In der Reformationsgeschichte nimmt Zeitz eine herausragende Stellung ein, denn die Burg und die dazugehörige Stiftskirche waren ab 1542 für gut fünf Jahre Sitz des ersten evangelischen Bischofs. Nikolaus von Amsdorf, ein enger Mitstreiter Luthers, war seit 1524 Pfarrer und Superintendent der Magdeburger Sankt-Ulrich-Kirche. Am 20. Januar 1542 wurde er auf Drängen des sächsischen Kurfürsten Johann Friedrich im Naumburger Dom von Martin Luther zum Bischof ordiniert. Am 21. Januar reiste Amsdorf gemeinsam mit Luther, Melanchthon und Spalatin von Naumburg nach Zeitz, bezog hier seinen künftigen Wohnsitz und hielt am Vormittag des 22. Januar in der Stiftskirche, dem heutigen Dom St. Peter und Paul, seine Antrittspredigt. Am Nachmittag predigte Luther in der Kirche des Franziskanerklosters. Es folgten Gespräche mit den Wittenberger Freunden, die am 23. Januar Zeitz in Richtung Wittenberg verließen.
Damit begann für Amsdorf eine bedrückende und unglückliche Zeit. Er konnte sich nie mit seiner Rolle als Bischof identifizieren, lehnte das höfische Zeremoniell ab und vermochte es nicht, sich gegen den Widerstand des Naumburger Domkapitels durchsetzten. Bereits wenige Tage nach seinem Amtsantritt klagte er Luther in einem Brief sein Leid: „Ach, wäre ich doch in Magdeburg geblieben“. Zeitz erschien Amsdorf als ein vom gesellschaftlichen, kirchlichen und politischen Leben abgeschnittener „Weltwinkel“, ja mithin als Gefängnis und Kerker. Hinzu kamen die schmale Besoldung und die kargen Verhältnisse, in denen er fortan leben musste.

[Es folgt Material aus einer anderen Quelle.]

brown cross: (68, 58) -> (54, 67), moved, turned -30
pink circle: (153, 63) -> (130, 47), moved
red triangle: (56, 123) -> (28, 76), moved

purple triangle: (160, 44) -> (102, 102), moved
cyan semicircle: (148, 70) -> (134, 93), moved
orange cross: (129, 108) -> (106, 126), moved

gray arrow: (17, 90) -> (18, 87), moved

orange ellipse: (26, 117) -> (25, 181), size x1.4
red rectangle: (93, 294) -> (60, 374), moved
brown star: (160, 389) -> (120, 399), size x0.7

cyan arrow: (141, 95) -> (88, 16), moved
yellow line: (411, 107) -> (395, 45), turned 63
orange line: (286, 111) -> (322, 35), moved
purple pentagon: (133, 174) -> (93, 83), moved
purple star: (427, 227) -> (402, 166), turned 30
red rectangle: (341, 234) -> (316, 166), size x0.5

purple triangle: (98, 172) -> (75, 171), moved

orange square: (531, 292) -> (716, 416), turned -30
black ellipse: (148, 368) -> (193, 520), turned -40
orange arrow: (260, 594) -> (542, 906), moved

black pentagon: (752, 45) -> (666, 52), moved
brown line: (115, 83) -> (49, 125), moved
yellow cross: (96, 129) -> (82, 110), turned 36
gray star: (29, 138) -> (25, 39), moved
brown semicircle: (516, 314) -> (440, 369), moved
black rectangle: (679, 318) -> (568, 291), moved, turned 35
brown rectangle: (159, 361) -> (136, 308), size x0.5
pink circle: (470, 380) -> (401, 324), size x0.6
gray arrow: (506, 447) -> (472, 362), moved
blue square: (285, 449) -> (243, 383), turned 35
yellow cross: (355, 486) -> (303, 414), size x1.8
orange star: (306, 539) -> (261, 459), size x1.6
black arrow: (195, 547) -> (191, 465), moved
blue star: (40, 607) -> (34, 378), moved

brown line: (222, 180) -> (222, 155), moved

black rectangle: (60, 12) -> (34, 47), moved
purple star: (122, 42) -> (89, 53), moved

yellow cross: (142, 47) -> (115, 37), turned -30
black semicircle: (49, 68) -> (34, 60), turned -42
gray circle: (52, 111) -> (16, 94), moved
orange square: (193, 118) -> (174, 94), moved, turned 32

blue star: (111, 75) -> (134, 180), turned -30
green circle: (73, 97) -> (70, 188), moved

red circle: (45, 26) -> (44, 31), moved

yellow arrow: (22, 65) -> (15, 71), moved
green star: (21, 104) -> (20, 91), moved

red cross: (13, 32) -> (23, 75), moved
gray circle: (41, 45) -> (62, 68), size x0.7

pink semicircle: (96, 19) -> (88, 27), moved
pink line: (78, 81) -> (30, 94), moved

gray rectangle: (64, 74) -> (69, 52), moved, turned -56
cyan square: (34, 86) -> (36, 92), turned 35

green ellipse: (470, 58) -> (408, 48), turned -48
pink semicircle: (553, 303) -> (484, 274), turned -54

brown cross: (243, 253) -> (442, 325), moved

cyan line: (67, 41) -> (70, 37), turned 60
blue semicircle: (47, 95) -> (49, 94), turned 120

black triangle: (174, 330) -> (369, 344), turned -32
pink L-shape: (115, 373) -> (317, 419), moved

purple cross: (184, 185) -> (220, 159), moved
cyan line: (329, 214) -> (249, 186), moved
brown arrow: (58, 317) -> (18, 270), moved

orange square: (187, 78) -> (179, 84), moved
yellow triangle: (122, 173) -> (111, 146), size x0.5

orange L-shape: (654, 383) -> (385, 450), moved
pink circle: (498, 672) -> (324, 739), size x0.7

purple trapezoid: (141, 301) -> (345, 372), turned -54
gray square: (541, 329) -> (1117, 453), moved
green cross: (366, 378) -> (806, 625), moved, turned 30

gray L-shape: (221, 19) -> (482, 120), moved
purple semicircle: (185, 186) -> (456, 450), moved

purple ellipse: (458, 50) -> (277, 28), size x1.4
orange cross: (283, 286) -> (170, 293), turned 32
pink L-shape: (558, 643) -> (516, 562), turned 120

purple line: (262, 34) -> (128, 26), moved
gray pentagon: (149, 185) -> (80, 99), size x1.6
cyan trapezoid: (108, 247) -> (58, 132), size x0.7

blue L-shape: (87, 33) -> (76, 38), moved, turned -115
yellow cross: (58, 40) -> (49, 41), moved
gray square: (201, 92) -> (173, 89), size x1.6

Das war selbst Luther aufgefallen, dem die bischöflichen Wohnräume in der Zeitzer Burg offenbar als unwohnlich und wenig freundlich in Erinnerung geblieben waren und der dem Bischof daraufhin einen Maler empfahl, um die Räumlichkeiten eleganter zu gestalten. Luther war sich wohl bewusst, „daß ihr aus einem reichen Priester ein armer Bischof geworden seyd“, wie er Amsdorf am 6. Februar 1542 schrieb.
Angesichts dieser Bedrückungen unternahm es Luther mehrfach, Amsdorf mit seelsorgerischen Briefen über dessen missliche Lage hinweg zu trösten. Eine immer wieder verschobene Reise Luthers nach Zeitz kam endlich im August 1544 zustande. Zu dieser Zeit schmälerten Müdigkeit, Erkrankungen und Unpässlichkeiten bereits die Arbeitskraft und Lebensfreude Luthers. Als er am 27. August 1544 von seinem zehntägigen Aufenthalt aus Zeitz zurückkehrte, schrieb er: „Ich bin itzt heym, komen von Zeitz, so müde des farens, das ich nicht gehen noch stehen kan, schier und auch sitzens vberdrussig, daran ich spüre mein Alter und meins leibes sincken und sencken hinunter vnter der erden. Gott helffe balde mit gnaden. Der halben ich mus still sein vnd rugen, bis es mit mir anders werde, Es sei zum leben oder zum sterben, wie Gott will.“
Luther besuchte Amsdorf im Sommer 1545 ein zweites Mal in Zeitz, um Streitigkeiten zwischen Naumburger Geistlichen zu schlichten. In einem Brief an seine Frau beschwerte er sich über die Zuchtlosigkeit und Undankbarkeit der Wittenberger Bevölkerung. Die Drohung, er wolle nicht nach Wittenberg zurückehren und Katharina möge Haus und Hof verkaufen, zeigte Wirkung. Selbst Kurfürst Johann Friedrich sagte zu, gegen die sittlichen Missstände vorzugehen.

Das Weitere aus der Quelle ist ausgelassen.